El nuevo habitante de mi barrio se ha instalado de madrugada, sin duda para esquivar la curiosidad de los vecinos, ya que la suya ha sido una mudanza complicada. Viene con todos sus papeles en regla ―no es un indocumentado cualquiera― y, a pesar de la discreción y nocturnidad de su llegada, los medios se han hecho eco de inmediato de sus datos personales. Nos enteramos así de que es catalán, de la provincia de Girona, aunque su línea familiar se pierde en los remotos territorios del Cáucaso. Sin ser abrumador, tiene una talla más que aceptable: se puede ver en la prensa un gráfico comparativo con sus homólogos de otras ciudades del mundo, gracias al cual descubrimos orgullosos que nuestro abeto navideño de Plaza de España puede mirar frente a frente al de Bruselas, y que solo le tosen el neoyorquino (por seis miserables metros) y, como no podía ser de otra forma, el de la Plaza de San Pedro en Roma. Como ya es tradicional, los españoles solo agachamos la cerviz frente a la Santa Madre Iglesia. Faltaría más.

El programa de actividades que aguarda a mi nuevo vecino está publicado en la prensa con todo detalle. Se puede leer el número exacto de bolas, caramelos, cordones luminosos y cajas de regalos que lo adornarán, así como la fecha del inicio del alumbrado navideño, del cual él será una de las estrellas.
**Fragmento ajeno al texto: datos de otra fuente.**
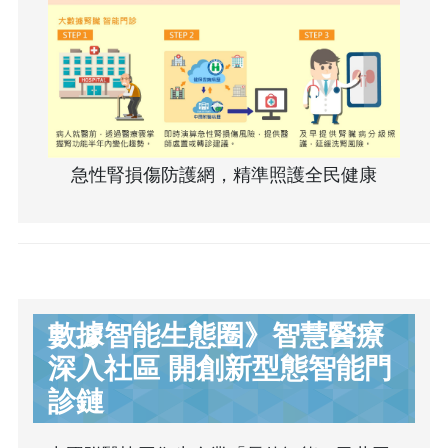
急性腎損傷防護網，精準照護全民健康
數據智能生態圈》智慧醫療
深入社區 開創新型態智能門
診鏈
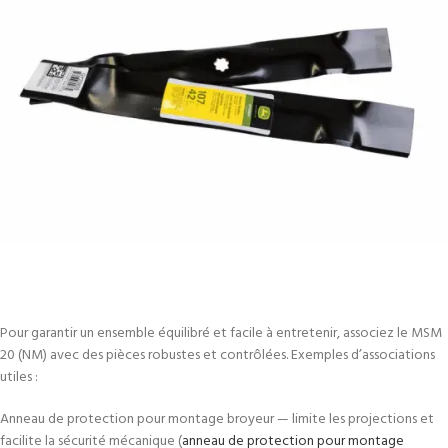
Pour garantir un ensemble équilibré et facile à entretenir, associez le MSM
20 (NM) avec des pièces robustes et contrôlées. Exemples d’associations
utiles :
Anneau de protection pour montage broyeur — limite les projections et
facilite la sécurité mécanique (
anneau de protection pour montage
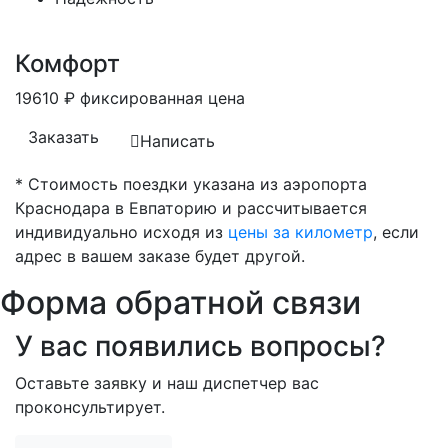
Комфорт
19610
₽
фиксированная цена
Заказать
Написать
* Стоимость поездки указана из аэропорта
Краснодара в Евпаторию и рассчитывается
индивидуально исходя из
цены за километр
, если
адрес в вашем заказе будет другой.
Форма обратной связи
У вас появились вопросы?
Оставьте заявку и наш диспетчер вас
проконсультирует.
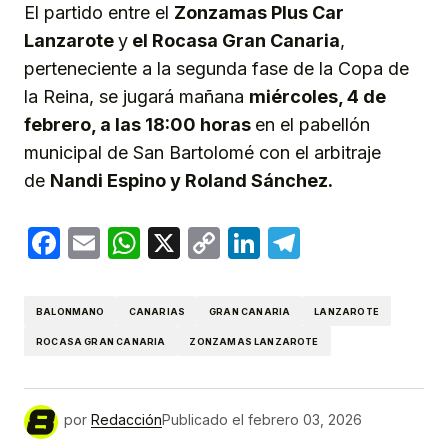
El partido entre el
Zonzamas Plus Car
Lanzarote
y
el Rocasa Gran Canaria
,
perteneciente a la segunda fase de la Copa de
la Reina, se jugará mañana
miércoles, 4 de
febrero, a las 18:00 horas
en el pabellón
municipal de San Bartolomé con el arbitraje
de
Nandi Espino y Roland Sánchez.
Facebook
Email
WhatsApp
X
Copy
LinkedIn
Telegram
Link
BALONMANO
CANARIAS
GRAN CANARIA
LANZAROTE
ROCASA GRAN CANARIA
ZONZAMAS LANZAROTE
por
Redacción
Publicado el
febrero 03, 2026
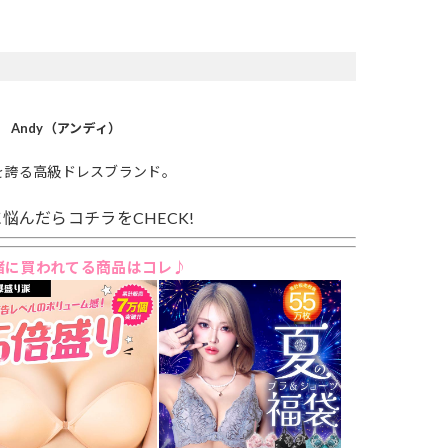
Andy（アンディ）
を誇る高級ドレスブランド。
悩んだらコチラをCHECK!
緒に買われてる商品はコレ♪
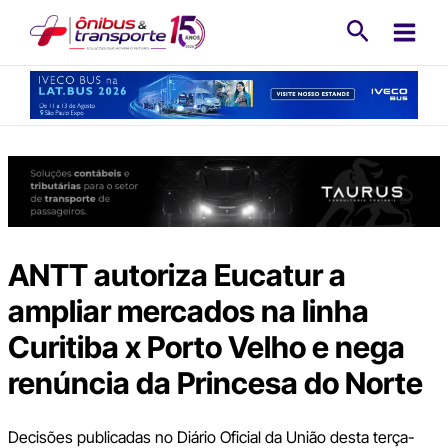
Ir
Pesquisa
para
o
conteúdo
ANTT autoriza Eucatur a
ampliar mercados na linha
Curitiba x Porto Velho e nega
renúncia da Princesa do Norte
Decisões publicadas no Diário Oficial da União desta terça-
Instalarlo en ese rincón de la remozada plaza de la capital ha costado más de cien mil euros, pero tranquilos: el espíritu de la Navidad bien lo vale. Y para reticentes, ecologistas cerriles y aves de similar plumaje, se esgrime un certificado lleno de siglas y términos en inglés que garantiza que su cultivo se ha llevado a cabo conforme a estrictos estándares de respeto medioambiental y sostenibilidad.

Solo un pequeño detalle ha encontrado escaso eco en los medios: el estelar abeto de dieciocho metros carece de cepellón. Lo han talado para traerlo a decorar la Navidad madrileña y después será convertido en madera. Es un bonito cadáver que de momento luce erguido y verde, rodeado de ciudadanos y turistas que lo miran asombrados y se hacen selfis junto a su imponente figura, pero que en cuanto se apaguen los ecos de la festividad de los Reyes será desmantelado con la misma impávida eficacia con que se desechan los demás restos de las fiestas. Iba a decir que su visión me causa enorme tristeza, pero añadiré que también me hace hervir la sangre. Así de estúpida soy. Al fin y al cabo, es solo un árbol.